* Work item: Print, exactly as they stand, the lines below from the one that has "Ein katalyt" to the one that has "página Web, los", inclusive, leaving out the pictures.

Saved data entries
--------------------------------
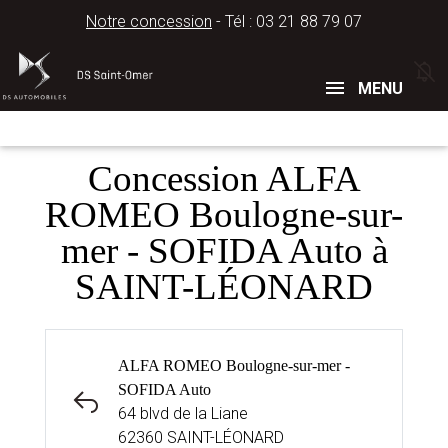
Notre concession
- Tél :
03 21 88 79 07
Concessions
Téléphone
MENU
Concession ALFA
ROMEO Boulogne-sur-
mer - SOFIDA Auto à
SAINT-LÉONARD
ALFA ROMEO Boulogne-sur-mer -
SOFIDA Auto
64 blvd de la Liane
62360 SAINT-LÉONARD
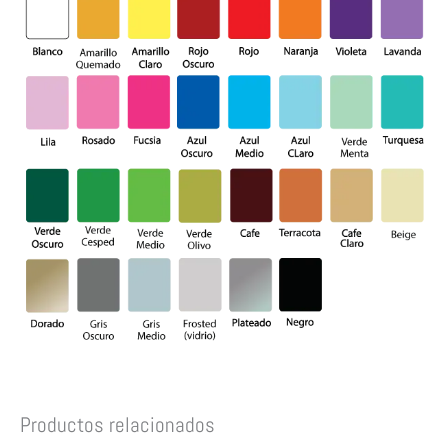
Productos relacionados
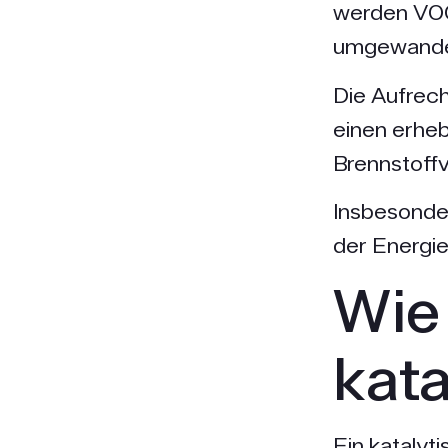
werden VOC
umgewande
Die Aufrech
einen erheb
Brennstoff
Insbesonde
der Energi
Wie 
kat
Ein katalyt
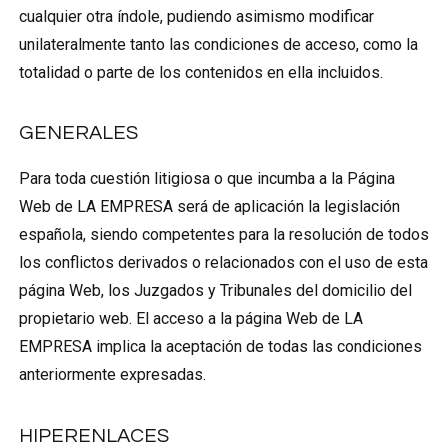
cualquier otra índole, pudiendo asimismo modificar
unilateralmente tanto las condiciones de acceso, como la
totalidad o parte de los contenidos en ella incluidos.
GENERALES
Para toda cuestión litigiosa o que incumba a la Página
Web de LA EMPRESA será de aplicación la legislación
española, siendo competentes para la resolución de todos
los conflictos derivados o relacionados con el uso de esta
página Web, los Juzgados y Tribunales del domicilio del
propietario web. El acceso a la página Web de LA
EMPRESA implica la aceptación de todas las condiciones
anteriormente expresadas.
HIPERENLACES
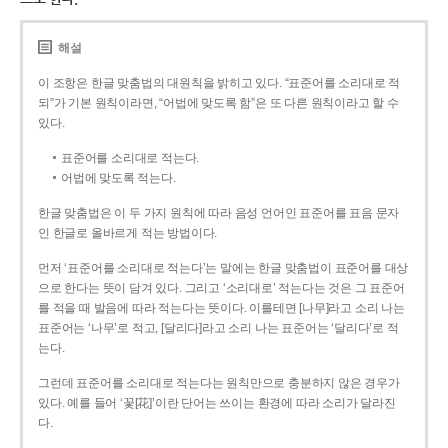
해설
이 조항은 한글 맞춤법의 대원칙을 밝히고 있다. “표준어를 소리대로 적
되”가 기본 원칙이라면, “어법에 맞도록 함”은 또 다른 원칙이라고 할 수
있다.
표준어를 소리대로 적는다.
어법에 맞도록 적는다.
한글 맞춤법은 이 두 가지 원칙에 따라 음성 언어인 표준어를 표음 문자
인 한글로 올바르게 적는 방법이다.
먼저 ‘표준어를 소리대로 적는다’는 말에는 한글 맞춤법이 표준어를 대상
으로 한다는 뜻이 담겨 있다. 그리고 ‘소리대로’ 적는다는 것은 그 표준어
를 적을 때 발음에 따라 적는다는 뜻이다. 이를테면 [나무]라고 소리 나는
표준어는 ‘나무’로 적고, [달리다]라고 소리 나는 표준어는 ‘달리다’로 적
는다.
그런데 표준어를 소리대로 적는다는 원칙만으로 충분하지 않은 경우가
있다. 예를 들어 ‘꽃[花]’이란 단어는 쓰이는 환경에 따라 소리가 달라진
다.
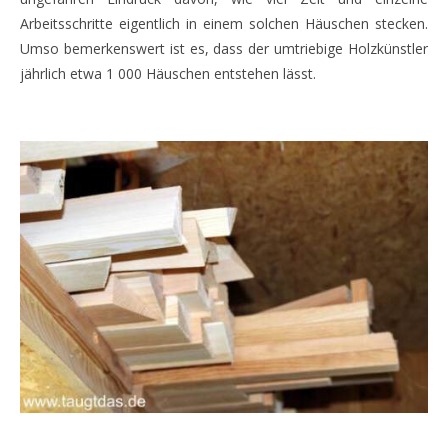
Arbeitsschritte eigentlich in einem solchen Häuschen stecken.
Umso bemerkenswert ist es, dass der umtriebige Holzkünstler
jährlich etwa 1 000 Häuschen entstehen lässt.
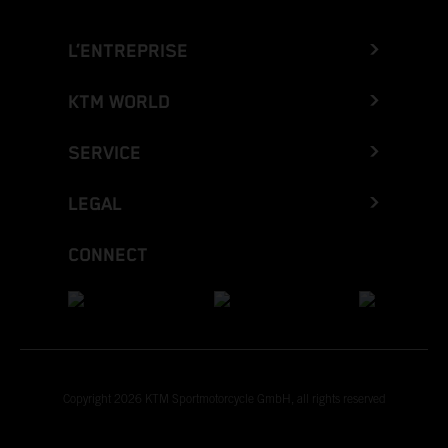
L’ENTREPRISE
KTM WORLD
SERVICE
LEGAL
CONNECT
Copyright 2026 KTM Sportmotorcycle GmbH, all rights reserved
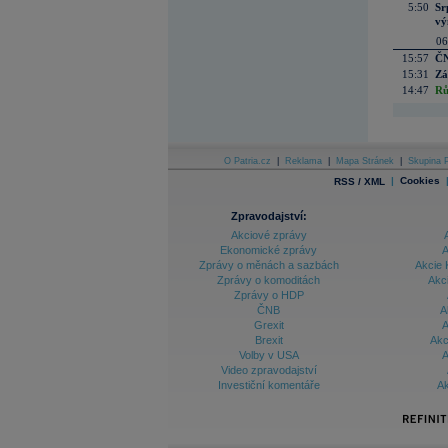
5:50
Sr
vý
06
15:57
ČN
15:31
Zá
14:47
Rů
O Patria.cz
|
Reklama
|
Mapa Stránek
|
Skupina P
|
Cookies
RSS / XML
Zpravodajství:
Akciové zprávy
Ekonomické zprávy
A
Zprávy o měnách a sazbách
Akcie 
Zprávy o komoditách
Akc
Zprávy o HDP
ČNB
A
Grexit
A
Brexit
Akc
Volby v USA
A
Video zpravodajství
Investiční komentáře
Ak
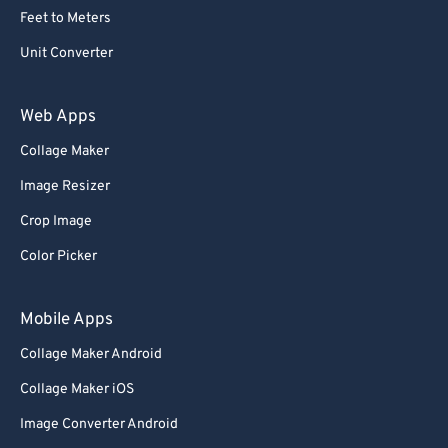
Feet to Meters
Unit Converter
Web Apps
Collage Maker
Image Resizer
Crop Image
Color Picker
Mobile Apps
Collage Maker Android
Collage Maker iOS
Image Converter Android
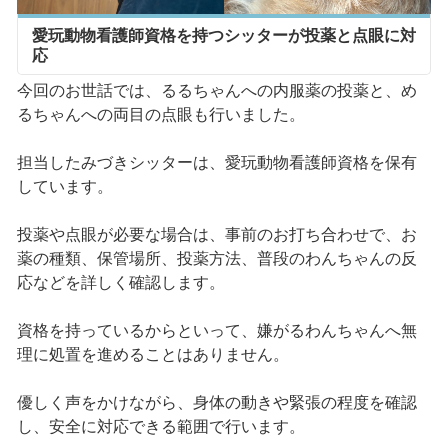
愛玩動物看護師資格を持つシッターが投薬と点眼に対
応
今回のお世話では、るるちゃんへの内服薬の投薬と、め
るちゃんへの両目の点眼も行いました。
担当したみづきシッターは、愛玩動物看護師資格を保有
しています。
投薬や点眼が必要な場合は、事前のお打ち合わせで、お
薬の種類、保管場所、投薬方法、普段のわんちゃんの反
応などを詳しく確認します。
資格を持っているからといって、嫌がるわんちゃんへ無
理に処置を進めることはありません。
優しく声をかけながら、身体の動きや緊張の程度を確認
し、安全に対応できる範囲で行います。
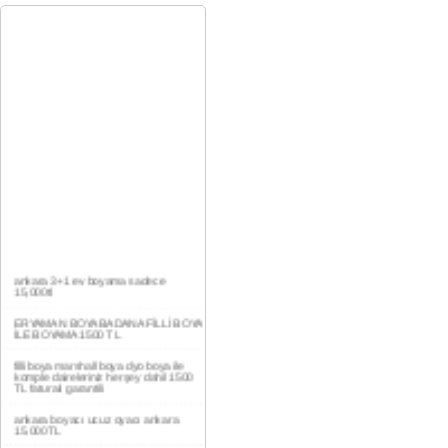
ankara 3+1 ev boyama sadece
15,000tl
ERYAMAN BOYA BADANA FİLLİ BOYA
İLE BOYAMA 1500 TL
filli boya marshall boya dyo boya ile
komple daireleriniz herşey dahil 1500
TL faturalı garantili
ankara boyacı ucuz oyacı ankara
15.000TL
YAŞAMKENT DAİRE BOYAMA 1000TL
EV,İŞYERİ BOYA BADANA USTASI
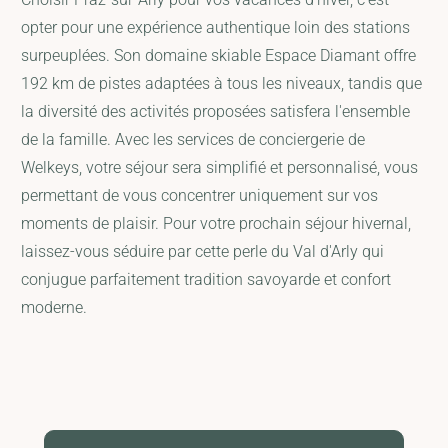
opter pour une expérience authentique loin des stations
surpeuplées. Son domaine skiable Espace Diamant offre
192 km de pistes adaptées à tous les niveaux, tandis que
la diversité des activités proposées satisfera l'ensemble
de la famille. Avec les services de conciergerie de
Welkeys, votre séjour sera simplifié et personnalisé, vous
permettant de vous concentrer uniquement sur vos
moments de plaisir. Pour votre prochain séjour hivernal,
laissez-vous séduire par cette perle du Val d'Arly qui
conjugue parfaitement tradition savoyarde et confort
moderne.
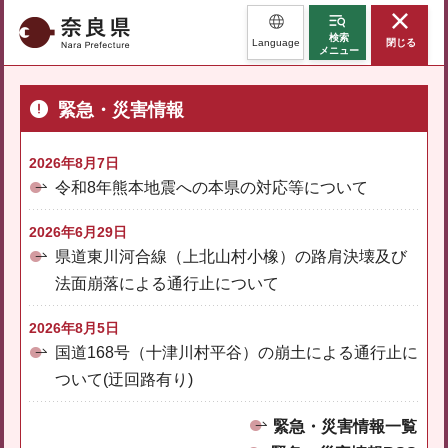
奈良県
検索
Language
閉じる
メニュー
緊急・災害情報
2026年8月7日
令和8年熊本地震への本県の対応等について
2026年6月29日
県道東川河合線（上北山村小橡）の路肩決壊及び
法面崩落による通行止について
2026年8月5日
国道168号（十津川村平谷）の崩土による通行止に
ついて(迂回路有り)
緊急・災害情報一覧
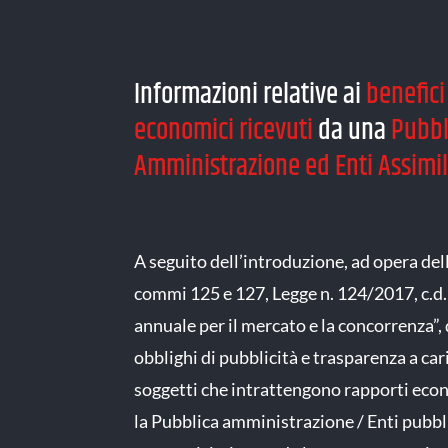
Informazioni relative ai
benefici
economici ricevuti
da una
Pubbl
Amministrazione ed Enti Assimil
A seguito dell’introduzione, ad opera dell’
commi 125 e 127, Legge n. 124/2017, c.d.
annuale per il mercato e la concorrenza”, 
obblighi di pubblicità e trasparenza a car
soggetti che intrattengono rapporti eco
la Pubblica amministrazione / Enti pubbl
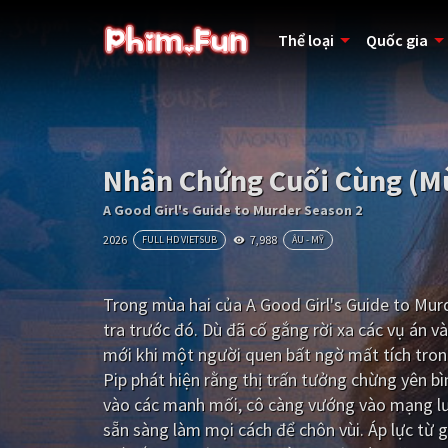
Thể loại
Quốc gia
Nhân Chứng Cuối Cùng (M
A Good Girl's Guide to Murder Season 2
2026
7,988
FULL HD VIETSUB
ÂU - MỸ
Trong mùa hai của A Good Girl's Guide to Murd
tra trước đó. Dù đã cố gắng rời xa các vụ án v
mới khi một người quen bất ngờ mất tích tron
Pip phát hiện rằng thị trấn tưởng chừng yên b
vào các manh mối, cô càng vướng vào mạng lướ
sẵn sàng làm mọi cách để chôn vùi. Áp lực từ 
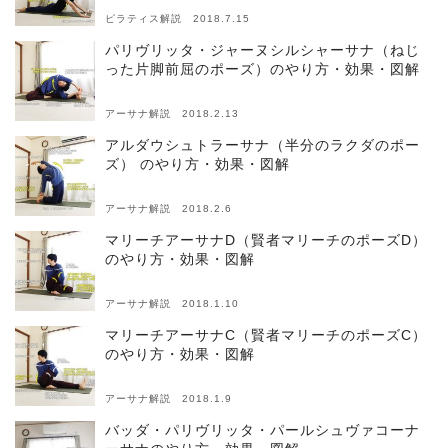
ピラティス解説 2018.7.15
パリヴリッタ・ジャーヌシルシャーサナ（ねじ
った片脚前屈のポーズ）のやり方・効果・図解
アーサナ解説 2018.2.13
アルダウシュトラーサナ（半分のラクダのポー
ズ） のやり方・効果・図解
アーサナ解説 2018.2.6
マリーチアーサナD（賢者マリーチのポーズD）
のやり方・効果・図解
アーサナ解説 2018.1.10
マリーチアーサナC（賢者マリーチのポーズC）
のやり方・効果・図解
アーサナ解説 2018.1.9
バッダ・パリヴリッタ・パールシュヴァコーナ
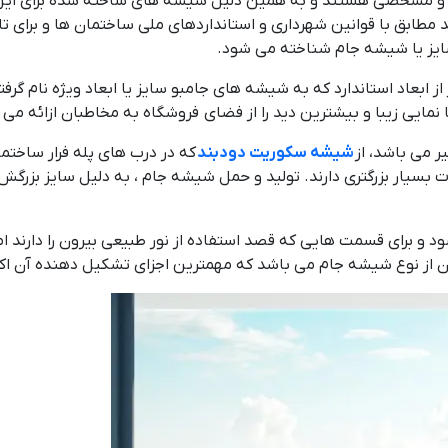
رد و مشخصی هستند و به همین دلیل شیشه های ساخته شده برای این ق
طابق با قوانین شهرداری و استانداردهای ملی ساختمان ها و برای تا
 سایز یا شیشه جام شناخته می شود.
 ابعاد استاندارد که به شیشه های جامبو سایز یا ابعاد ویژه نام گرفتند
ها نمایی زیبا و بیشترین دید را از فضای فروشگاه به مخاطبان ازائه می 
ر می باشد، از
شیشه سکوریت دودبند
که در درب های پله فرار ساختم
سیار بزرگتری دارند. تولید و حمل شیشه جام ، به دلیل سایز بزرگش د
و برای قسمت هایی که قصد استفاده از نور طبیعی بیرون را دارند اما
--------------------------------
* Answer:
Ein katalyt
cualquier otra índole, pudiendo asimismo modificar
unilateralmente tanto las condiciones de acceso, como la
totalidad o parte de los contenidos en ella incluidos.
GENERALES
Para toda cuestión litigiosa o que incumba a la Página
Web de LA EMPRESA será de aplicación la legislación
española, siendo competentes para la resolución de todos
los conflictos derivados o relacionados con el uso de esta
página Web, los Juzgados y Tribunales del domicilio del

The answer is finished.